The market was wall to wall people with narrow passages between the tables and other wares spread on the ground. We found cookies, tomatoes, and some thin wire to use as string; 3 of the 4 things we were looking for. One woman was very disappointed when we did not buy her tomatoes because she did not have enough change for our 50 gourdes note for a 5 gourdes purchase. Perhaps she hoped we would just give her the whole bill, but she did not try to chase us when we walked away so she probably did have less than 50 gourdes with her (about $1.25). Overpaying may have been the right thing to do, but if others had noticed, we would have been swamped.

One of the best things about coming to Haiti is that your usual roles are often turned upside down, always a good experience for getting out of your rut. I thought that I had given up academics 8 years ago, but here I find myself doing classroom teaching again for the Rehab Tech students. Then at the end of the week, I the former teacher was asked to return to helping on the wards and Beth, always a clinical person, was asked to take over the teaching. We made the switch and Beth spent Friday teaching about the gait cycle while I returned to the wards for patient care, including several pediatric patients who are far out of my regular realm of work.

We learned from Shaun, the PT on site, that one little boy who eagerly works with us in return for a balloon and piece of hard candy each day was trapped in the rubble for SEVEN DAYS. I do not know how his little body survived and certainly wonder if I could keep my sanity that long. One of his eyes is badly infected and looks as if it may not be saved. His right hand has a nerve injury from the multiple tissue tears on his arm and is stiff and paralyzed. It will probably remain that way. His opposite foot is floppy, also due to nerve damage and lack of muscle control. He doesn’t seem to notice and has learned the rule that exercise comes before a treat. He never complains when we stretch his stiff wrist and hand; a bad sign that there is no sensation present. So he will probably go through life with one eye, one working hand, and one normal foot. But he is alive!
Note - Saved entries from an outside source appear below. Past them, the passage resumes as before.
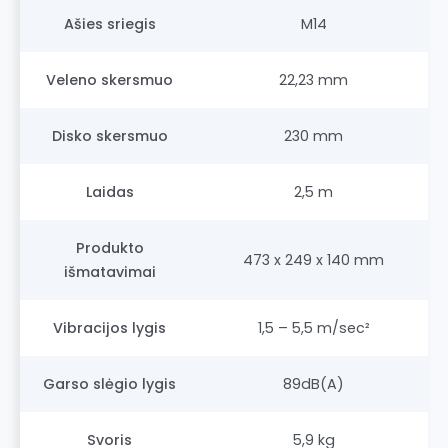
Ašies sriegis
M14
Veleno skersmuo
22,23 mm
Disko skersmuo
230 mm
Laidas
2,5 m
Produkto
473 x 249 x 140 mm
išmatavimai
Vibracijos lygis
1,5 – 5,5 m/sec²
Garso slėgio lygis
89dB(A)
Svoris
5,9 kg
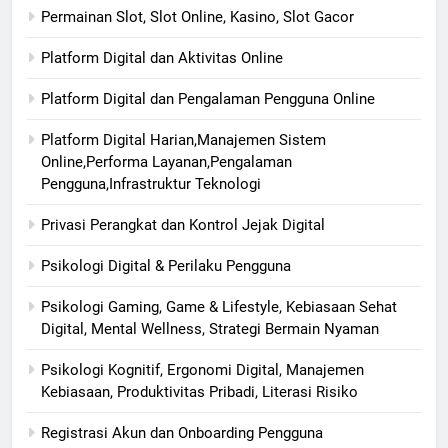
Permainan Slot, Slot Online, Kasino, Slot Gacor
Platform Digital dan Aktivitas Online
Platform Digital dan Pengalaman Pengguna Online
Platform Digital Harian,Manajemen Sistem
Online,Performa Layanan,Pengalaman
Pengguna,Infrastruktur Teknologi
Privasi Perangkat dan Kontrol Jejak Digital
Psikologi Digital & Perilaku Pengguna
Psikologi Gaming, Game & Lifestyle, Kebiasaan Sehat
Digital, Mental Wellness, Strategi Bermain Nyaman
Psikologi Kognitif, Ergonomi Digital, Manajemen
Kebiasaan, Produktivitas Pribadi, Literasi Risiko
Registrasi Akun dan Onboarding Pengguna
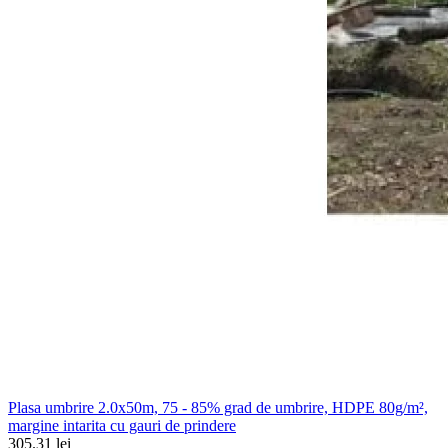
Plasa umbrire 2.0x50m, 75 - 85% grad de umbrire, HDPE 80g/m²,
margine intarita cu gauri de prindere
305.31 lei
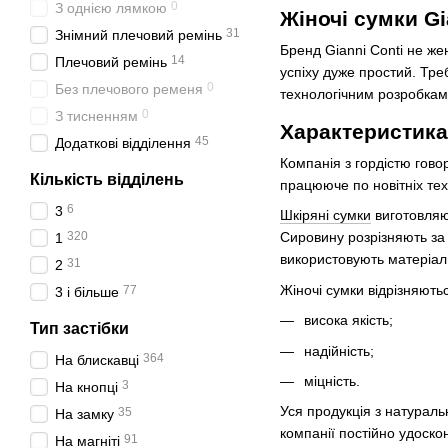
0
З однією лямкою
Жіночі сумки Gi
31
Знімний плечовий ремінь
Бренд Gianni Conti не же
14
Плечовий ремінь
успіху дуже простий. Тре
0
Без плечового ременя
технологічним розробкам.
0
З тисненням
Характеристика
45
Додаткові відділення
Компанія з гордістю гово
Кількість відділень
працююче по новітніх техн
6
3
Шкіряні сумки
виготовляют
320
Сировину розрізняють за
1
використовують матеріал
31
2
Жіночі сумки відрізняют
77
3 і більше
висока якість;
Тип застібки
надійність;
364
На блискавці
міцність.
3
На кнопці
Уся продукція з натураль
35
На замку
компанії постійно удоскон
91
На магніті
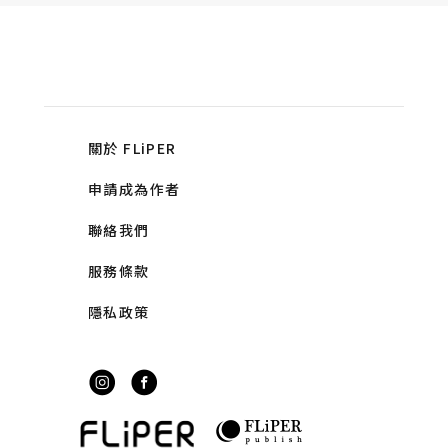
關於 FLiPER
申請成為作者
聯絡我們
服務條款
隱私政策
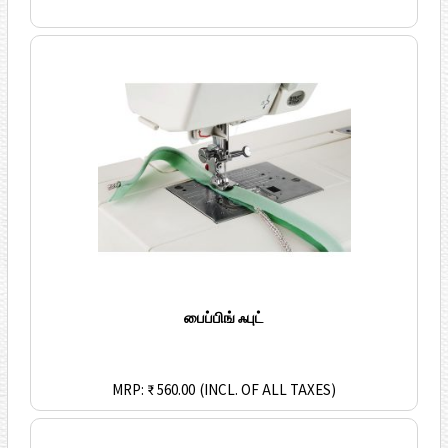
பைப்பிங் ஃபுட்
MRP: ₹ 560.00
(INCL. OF ALL TAXES)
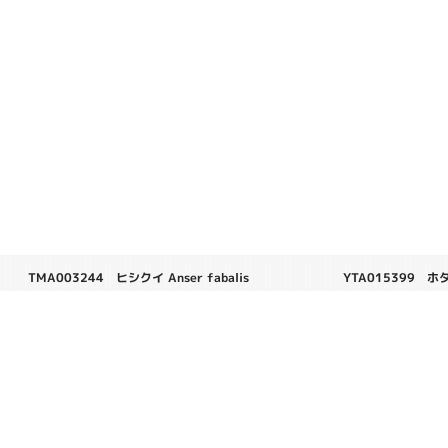
TMA003244 ヒシクイ Anser fabalis
YTA015399 ホタ
yessoensis
ヒシクイ　顔　　　2006年10月25日　　東京都
ホタテガイ　外とう眼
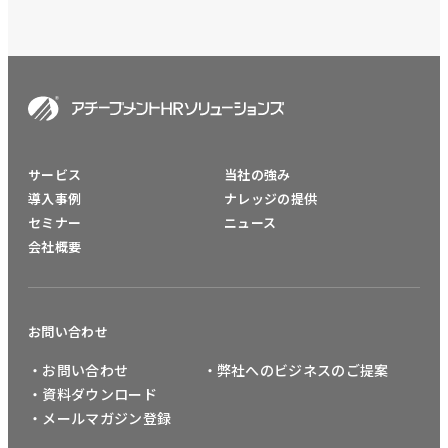
サービス
当社の強み
導入事例
ナレッジの提供
セミナー
ニュース
会社概要
お問い合わせ
・お問い合わせ
・弊社へのビジネスのご提案
・資料ダウンロード
・メールマガジン登録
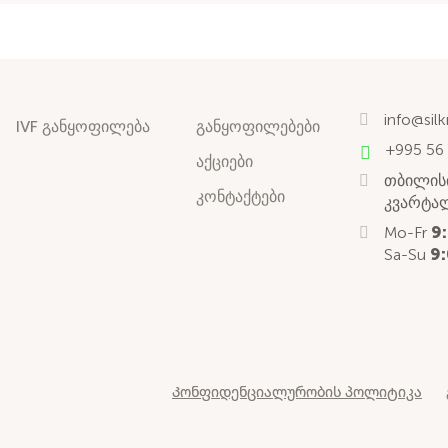
info@sil
IVF განყოფილება
განყოფილებები
+995 56
აქციები
თბილისი
კონტაქტები
კვარტალ
Mo-Fr
9
Sa-Su
9:
Კონფიდენციალურობის პოლიტიკა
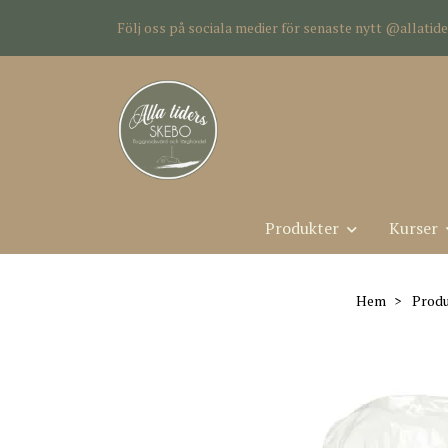
Följ oss på sociala medier för senaste nytt @allati
Produkter
Kurser
Hem
Produ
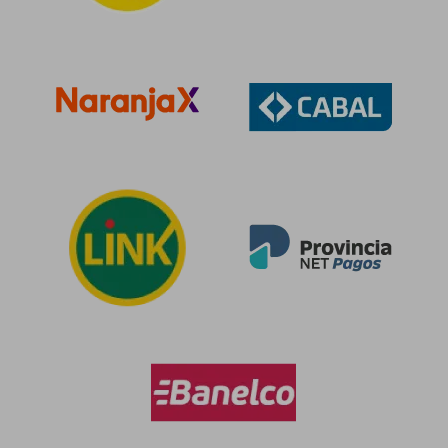
$ 117.831
$ 160.9
50%
50%
dcto.
dcto.
$ 58.916
$ 80.4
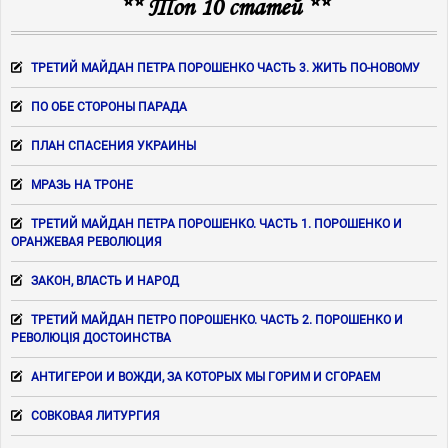
** Топ 10 статей **
ТРЕТИЙ МАЙДАН ПЕТРА ПОРОШЕНКО ЧАСТЬ 3. ЖИТЬ ПО-НОВОМУ
ПО ОБЕ СТОРОНЫ ПАРАДА
ПЛАН СПАСЕНИЯ УКРАИНЫ
МРАЗЬ НА ТРОНЕ
ТРЕТИЙ МАЙДАН ПЕТРА ПОРОШЕНКО. ЧАСТЬ 1. ПОРОШЕНКО И
ОРАНЖЕВАЯ РЕВОЛЮЦИЯ
ЗАКОН, ВЛАСТЬ И НАРОД
ТРЕТИЙ МАЙДАН ПЕТРО ПОРОШЕНКО. ЧАСТЬ 2. ПОРОШЕНКО И
РЕВОЛЮЦІЯ ДОСТОИНСТВА
АНТИГЕРОИ И ВОЖДИ, ЗА КОТОРЫХ МЫ ГОРИМ И СГОРАЕМ
СОВКОВАЯ ЛИТУРГИЯ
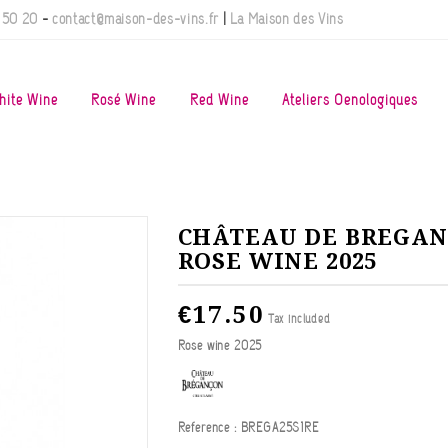
 50 20
-
contact@maison-des-vins.fr
|
La Maison des Vins
hite Wine
Rosé Wine
Red Wine
Ateliers Oenologiques
CHÂTEAU DE BREGANC
ROSE WINE 2025
€17.50
Tax included
Rose wine 2025
Reference :
BREGA25S1RE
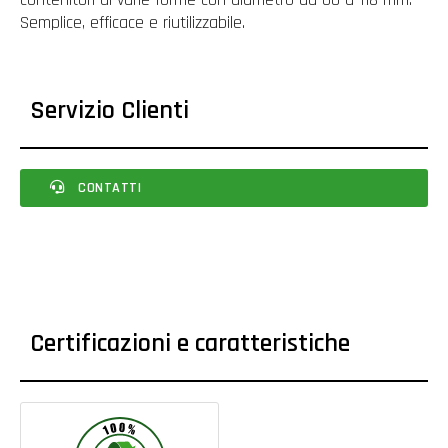
Semplice, efficace e riutilizzabile.
Servizio Clienti
CONTATTI
Certificazioni e caratteristiche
Amputees continue to flood into the hospital for closure of their open wounds, care for infections, and skin grafts for amputations that were done under terrible conditions. Several patients who are healed have already received prosthetic limbs, a miracle in Haiti. I hope that the international support that is making this possible throughout Haiti will continue throughout their lifetime. As the news moves on, Haiti may be easy to forget.

Beth and I will see the patients in the hospital tomorrow who need Physical Therapy, then the Haitian staff will return on Monday. There are so many rehab patients here now that plans are underway to provide some consistent weekend coverage. There are several PT’s and OT’s lined up to come and help with the extra load over the next few weeks, but more are needed. Those with experience in the developing world and skills with trauma victims and amputees are the most needed. A knowledge of French will also go a long way toward preparing you to speak basic Kreyol, and all the educated professionals in the hospital speak French. Medical rounds are now held in French as the majority of the Medical Staff is Haitian, with translation into English for us dumb one language speaking Americans!

I’ll see you in a week. Will try to post again before then.